### Records from a dataset
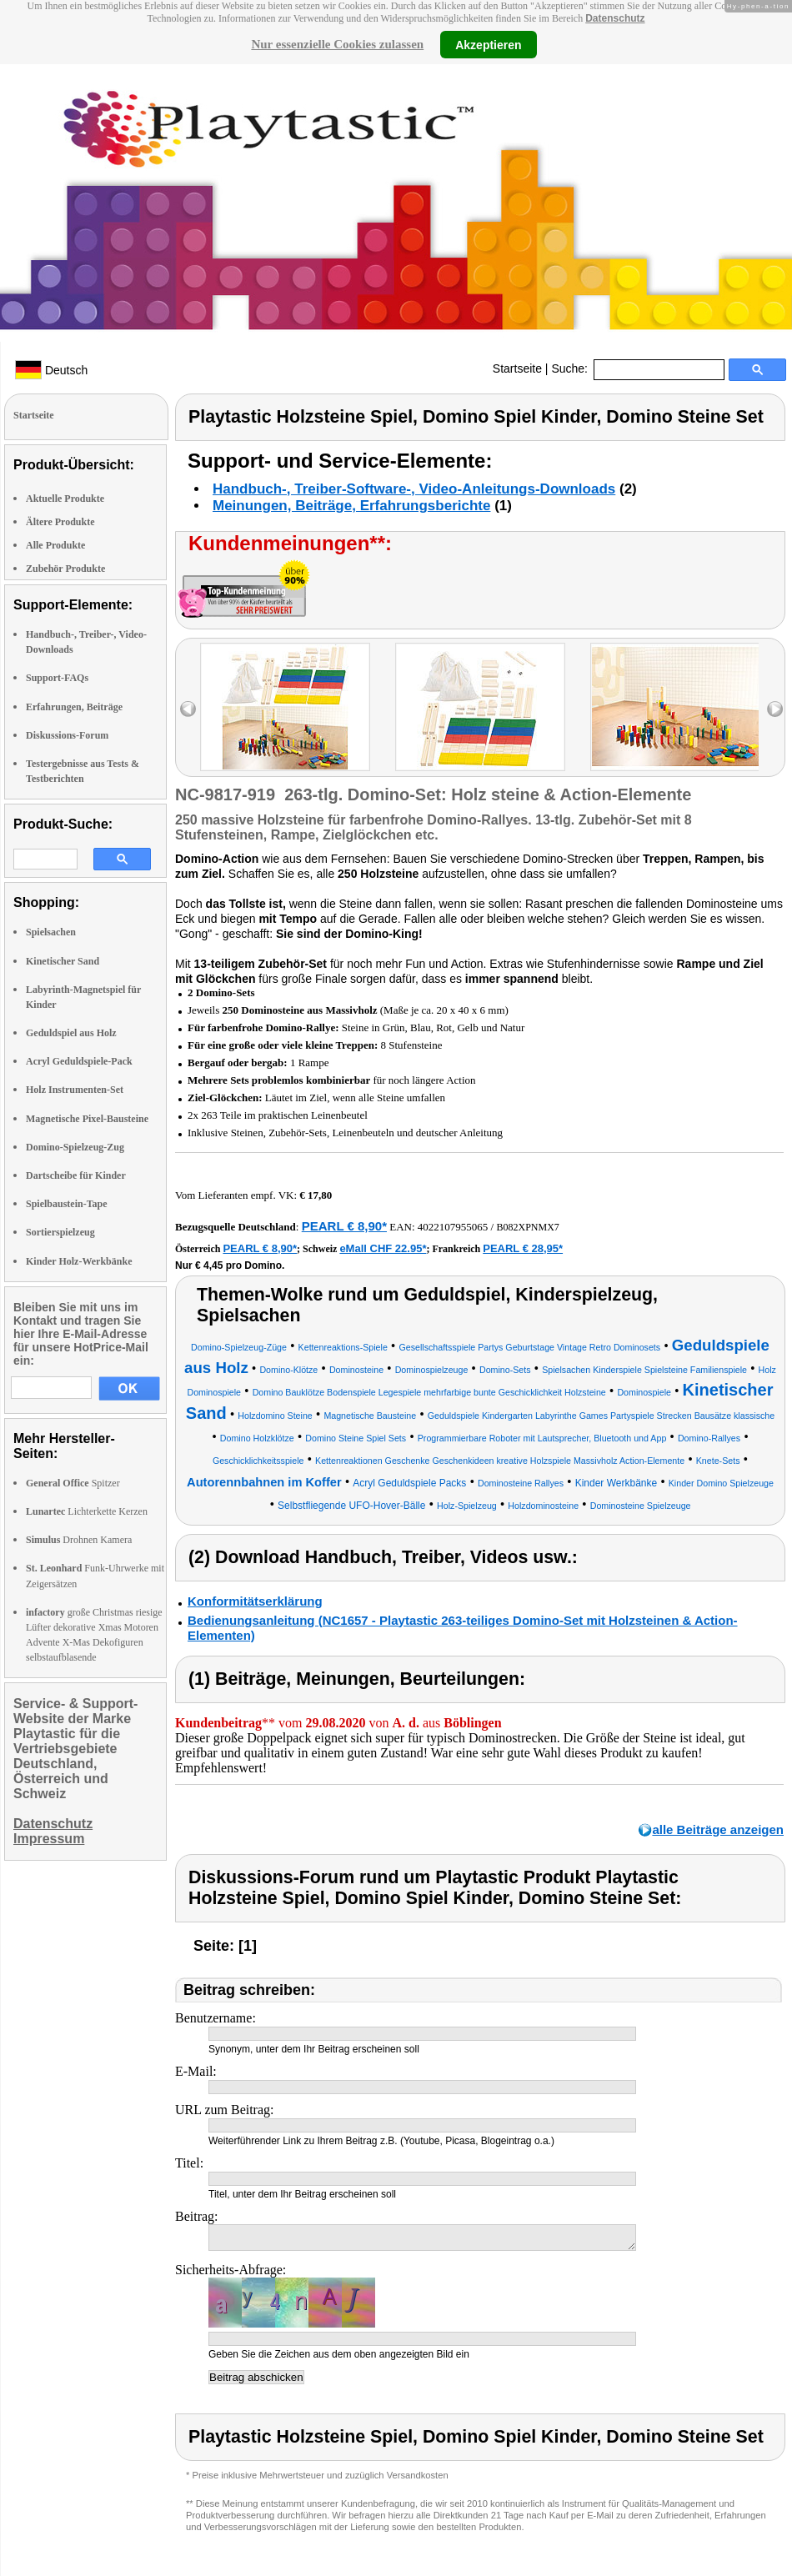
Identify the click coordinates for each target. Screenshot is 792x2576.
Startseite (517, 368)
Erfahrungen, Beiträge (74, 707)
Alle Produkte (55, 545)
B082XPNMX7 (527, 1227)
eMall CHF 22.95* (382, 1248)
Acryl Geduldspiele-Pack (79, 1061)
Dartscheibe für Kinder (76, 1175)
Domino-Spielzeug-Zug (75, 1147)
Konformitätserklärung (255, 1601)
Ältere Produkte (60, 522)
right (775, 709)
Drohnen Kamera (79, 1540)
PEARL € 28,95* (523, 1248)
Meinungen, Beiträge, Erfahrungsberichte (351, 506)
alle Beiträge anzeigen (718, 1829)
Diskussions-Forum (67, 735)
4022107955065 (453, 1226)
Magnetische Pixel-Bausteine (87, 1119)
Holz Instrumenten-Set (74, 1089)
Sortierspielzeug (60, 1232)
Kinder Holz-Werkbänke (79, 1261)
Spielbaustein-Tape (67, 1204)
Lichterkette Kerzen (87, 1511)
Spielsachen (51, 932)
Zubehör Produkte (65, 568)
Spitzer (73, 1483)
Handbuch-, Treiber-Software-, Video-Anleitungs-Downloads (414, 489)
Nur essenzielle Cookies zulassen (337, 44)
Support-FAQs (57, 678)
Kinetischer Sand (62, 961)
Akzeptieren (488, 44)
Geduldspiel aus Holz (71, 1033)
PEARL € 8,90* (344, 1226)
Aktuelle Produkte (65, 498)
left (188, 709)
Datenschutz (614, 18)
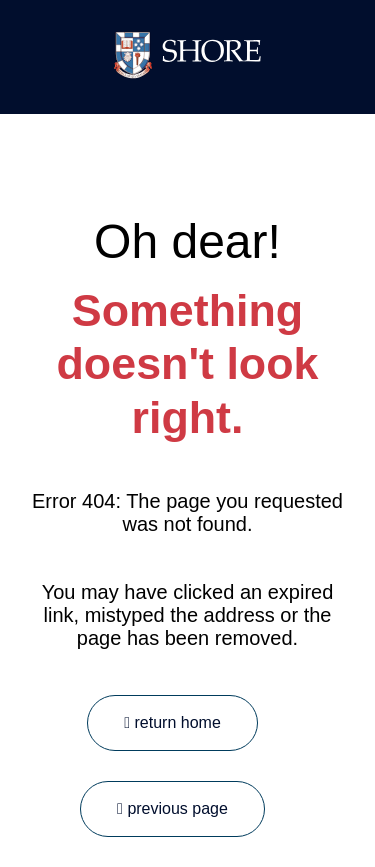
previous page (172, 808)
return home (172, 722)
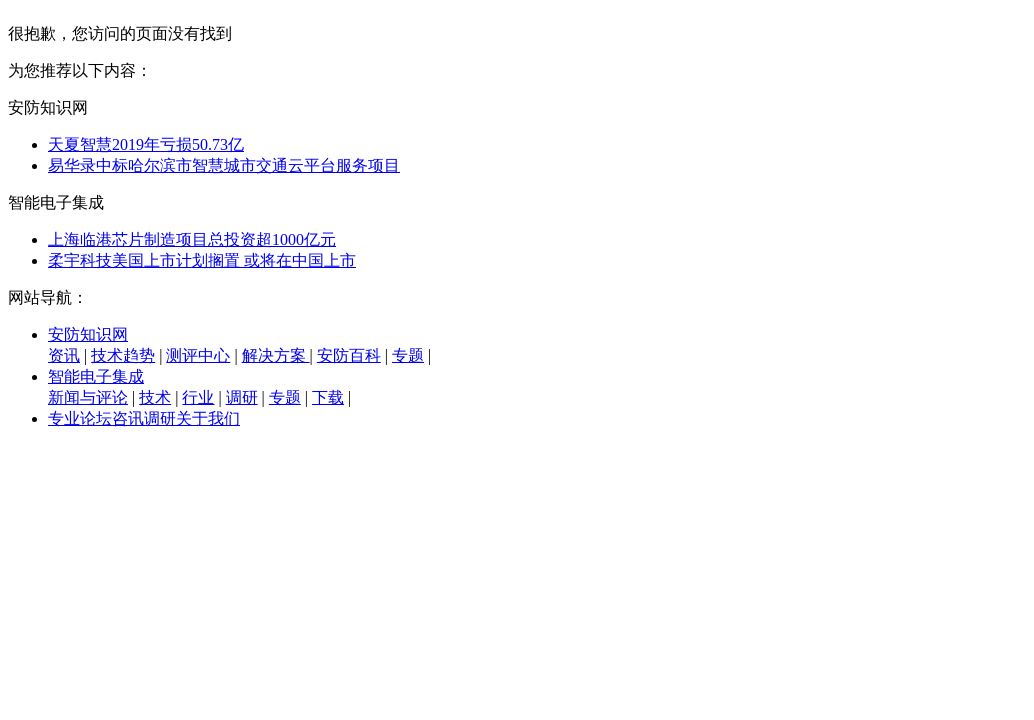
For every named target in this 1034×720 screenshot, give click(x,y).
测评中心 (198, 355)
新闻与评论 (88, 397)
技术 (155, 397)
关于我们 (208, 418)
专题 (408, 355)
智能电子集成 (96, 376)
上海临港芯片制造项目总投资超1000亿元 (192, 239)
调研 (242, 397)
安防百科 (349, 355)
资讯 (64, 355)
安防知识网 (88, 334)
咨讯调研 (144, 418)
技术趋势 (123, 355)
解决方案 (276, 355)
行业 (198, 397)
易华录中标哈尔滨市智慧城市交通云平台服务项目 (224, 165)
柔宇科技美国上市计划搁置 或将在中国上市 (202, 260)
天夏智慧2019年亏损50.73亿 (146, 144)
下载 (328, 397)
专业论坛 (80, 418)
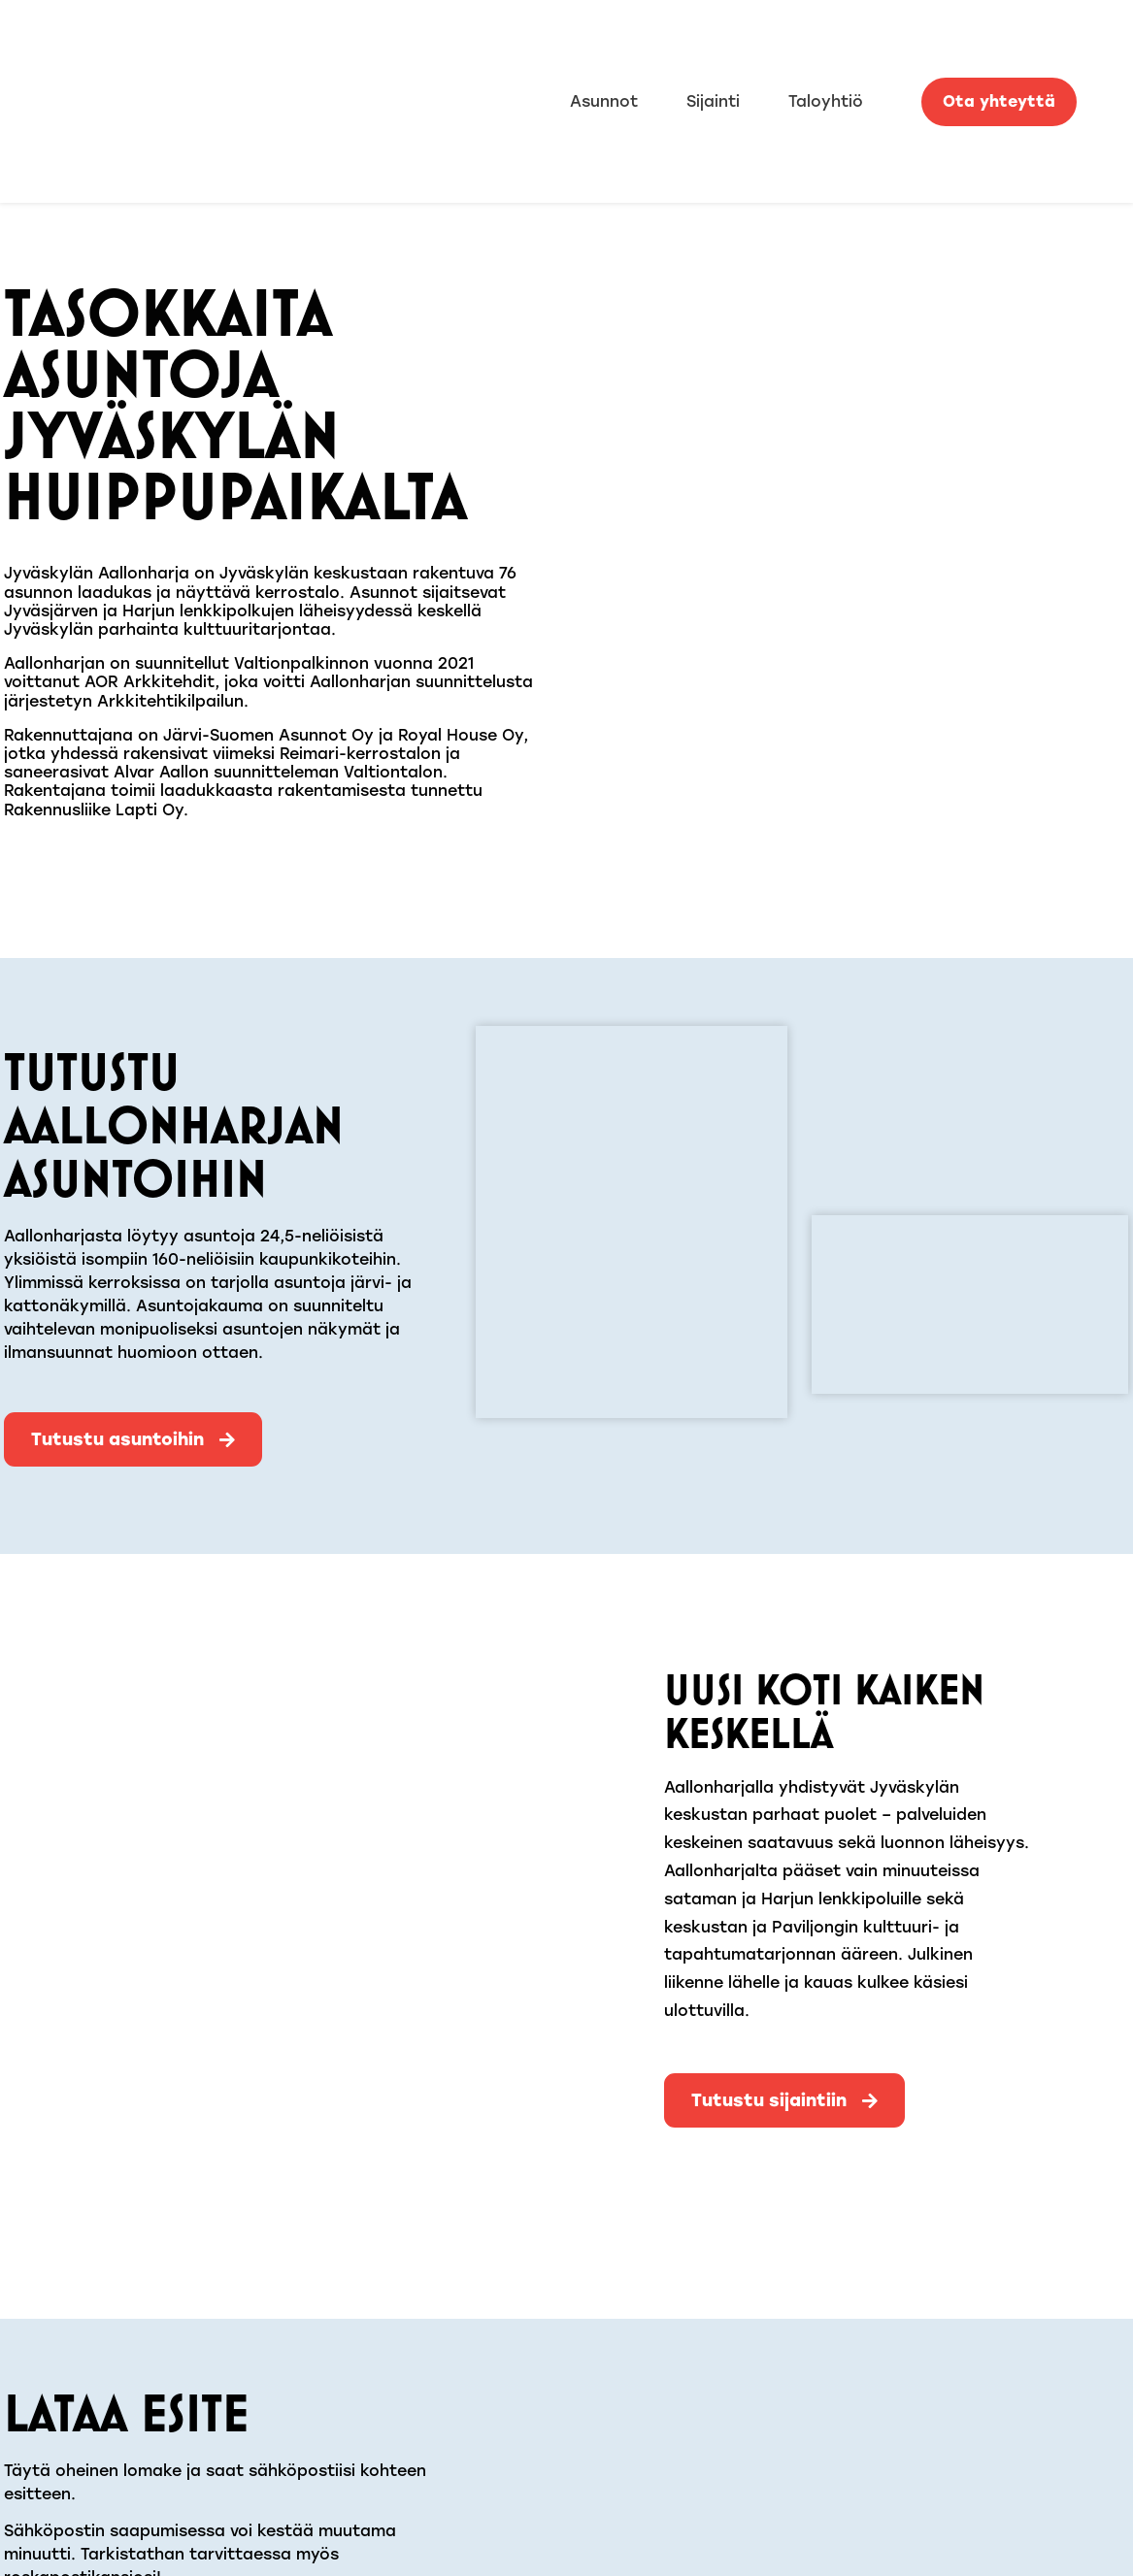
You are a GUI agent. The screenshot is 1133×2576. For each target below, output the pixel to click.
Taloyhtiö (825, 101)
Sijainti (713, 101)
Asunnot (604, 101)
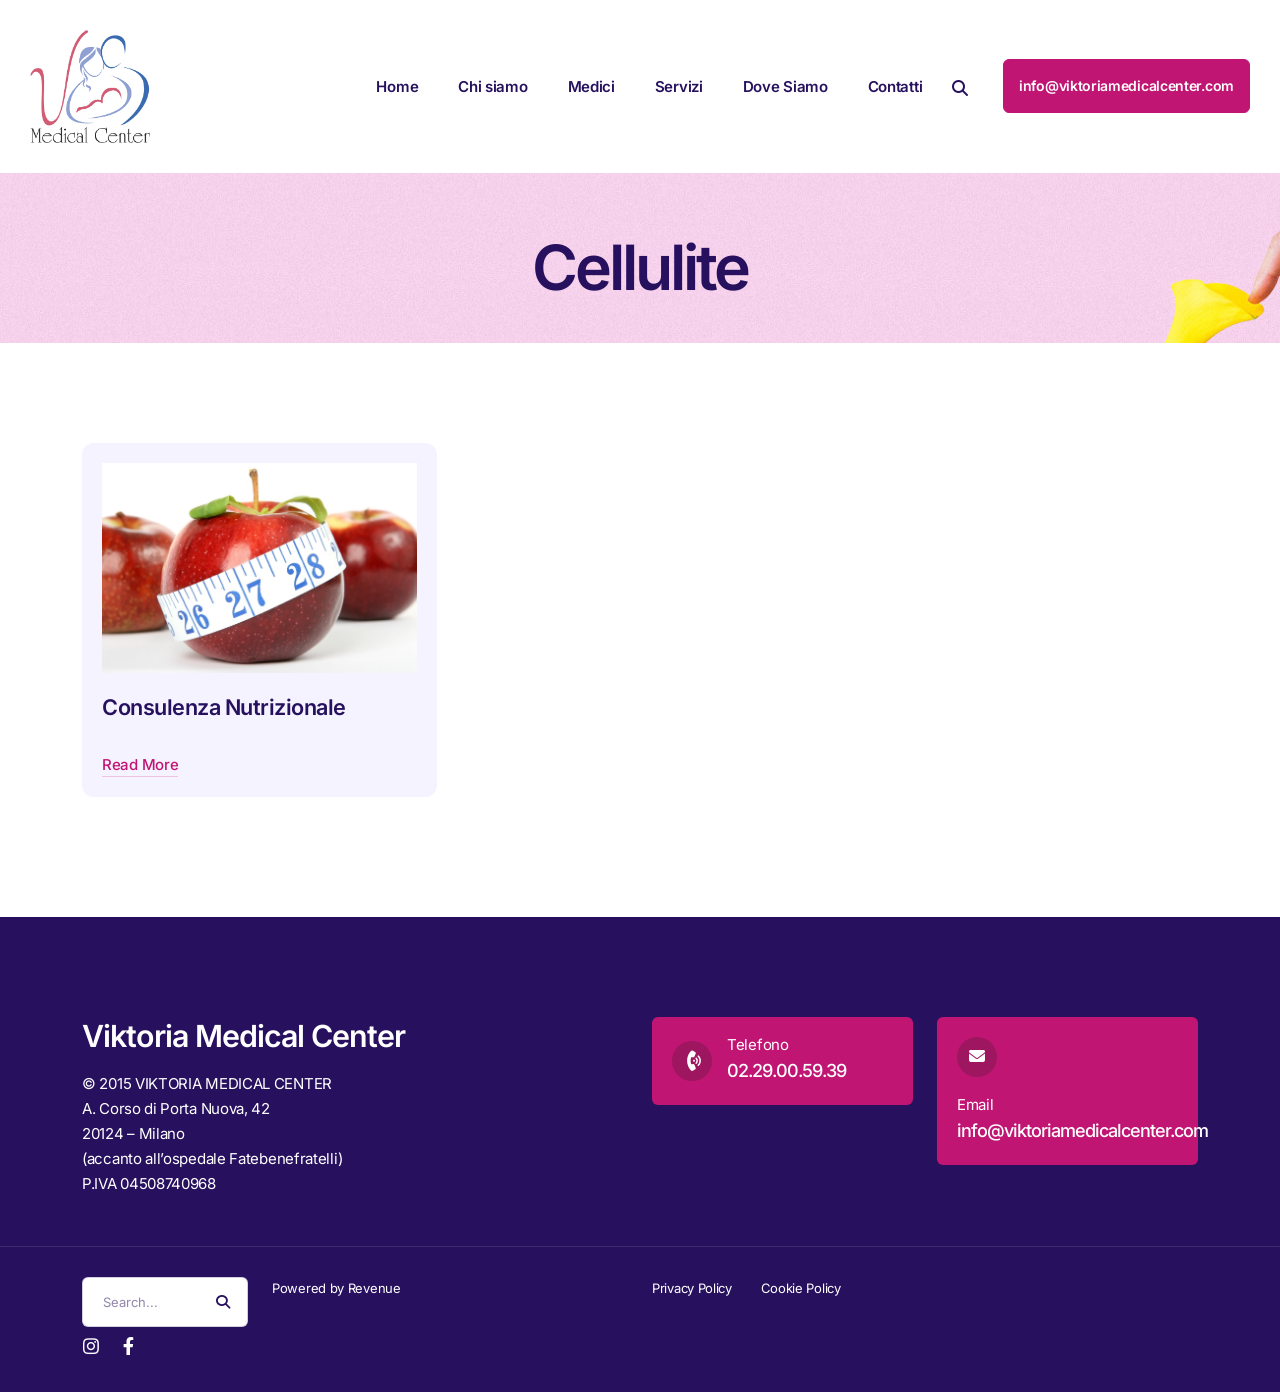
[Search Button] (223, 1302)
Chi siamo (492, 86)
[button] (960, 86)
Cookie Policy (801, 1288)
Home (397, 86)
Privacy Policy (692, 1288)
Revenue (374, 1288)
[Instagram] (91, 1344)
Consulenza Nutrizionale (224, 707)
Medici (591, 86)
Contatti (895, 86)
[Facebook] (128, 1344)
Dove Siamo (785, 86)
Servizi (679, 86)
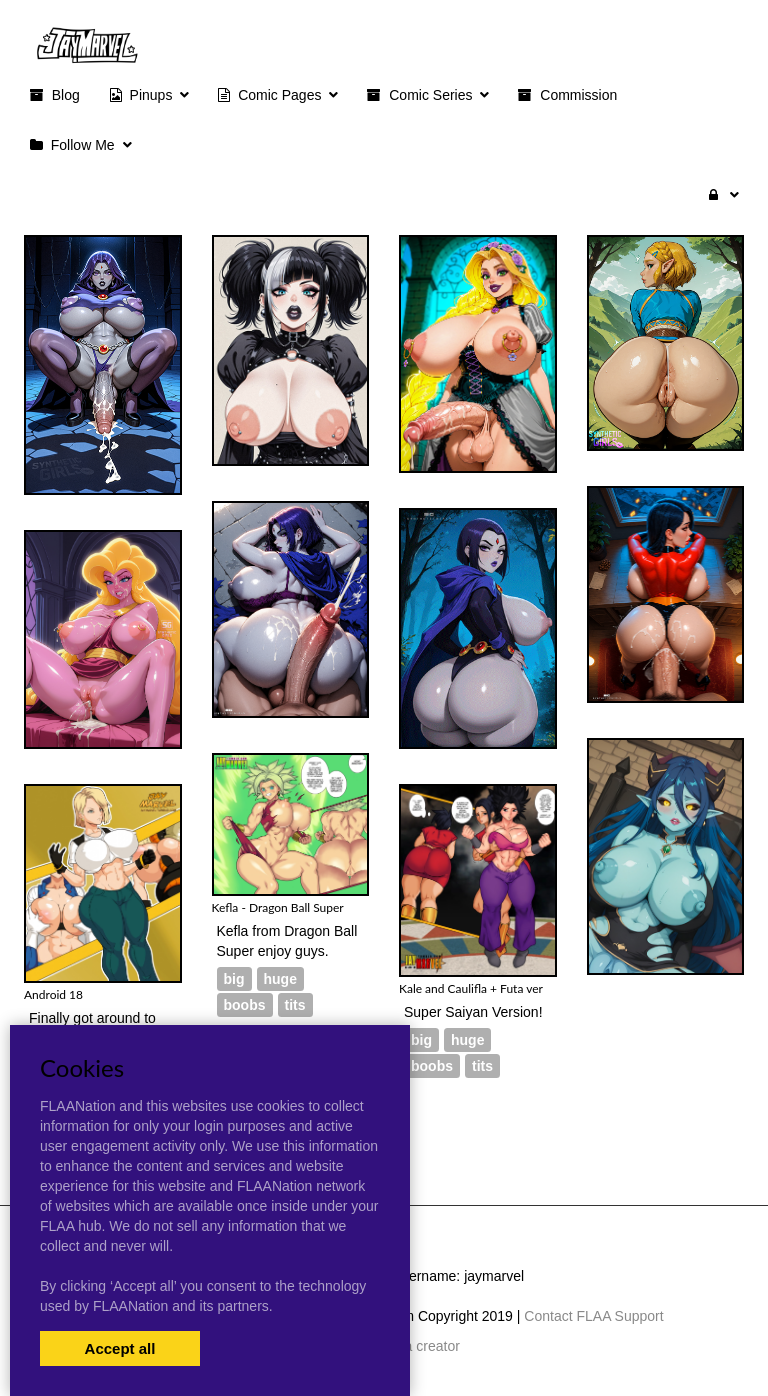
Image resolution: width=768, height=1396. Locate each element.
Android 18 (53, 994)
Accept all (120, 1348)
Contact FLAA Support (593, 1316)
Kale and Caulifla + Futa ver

### ASSIGNMENT
Copy the lines above exactly, starting with the line that contains "For every named" and ending with the line that contains "Cookie Policy (801, 1288)", and leave out any pictures.

### ANSWER
For every named target in this 1034×720 screenshot, give click(x,y).
测评中心 (198, 355)
新闻与评论 (88, 397)
技术 (155, 397)
关于我们 (208, 418)
专题 (408, 355)
智能电子集成 (96, 376)
上海临港芯片制造项目总投资超1000亿元 (192, 239)
调研 (242, 397)
安防百科 (349, 355)
资讯 (64, 355)
安防知识网 (88, 334)
咨讯调研 (144, 418)
技术趋势 (123, 355)
解决方案 (276, 355)
行业 (198, 397)
易华录中标哈尔滨市智慧城市交通云平台服务项目 (224, 165)
柔宇科技美国上市计划搁置 或将在中国上市 (202, 260)
天夏智慧2019年亏损50.73亿 (146, 144)
下载 (328, 397)
专业论坛 (80, 418)
You are a GUI agent. The screenshot is 1133×2576. For each target below, output the pixel to click.
Taloyhtiö (825, 101)
Sijainti (713, 101)
Asunnot (604, 101)
[Search Button] (223, 1302)
Chi siamo (492, 86)
[button] (960, 86)
Cookie Policy (801, 1288)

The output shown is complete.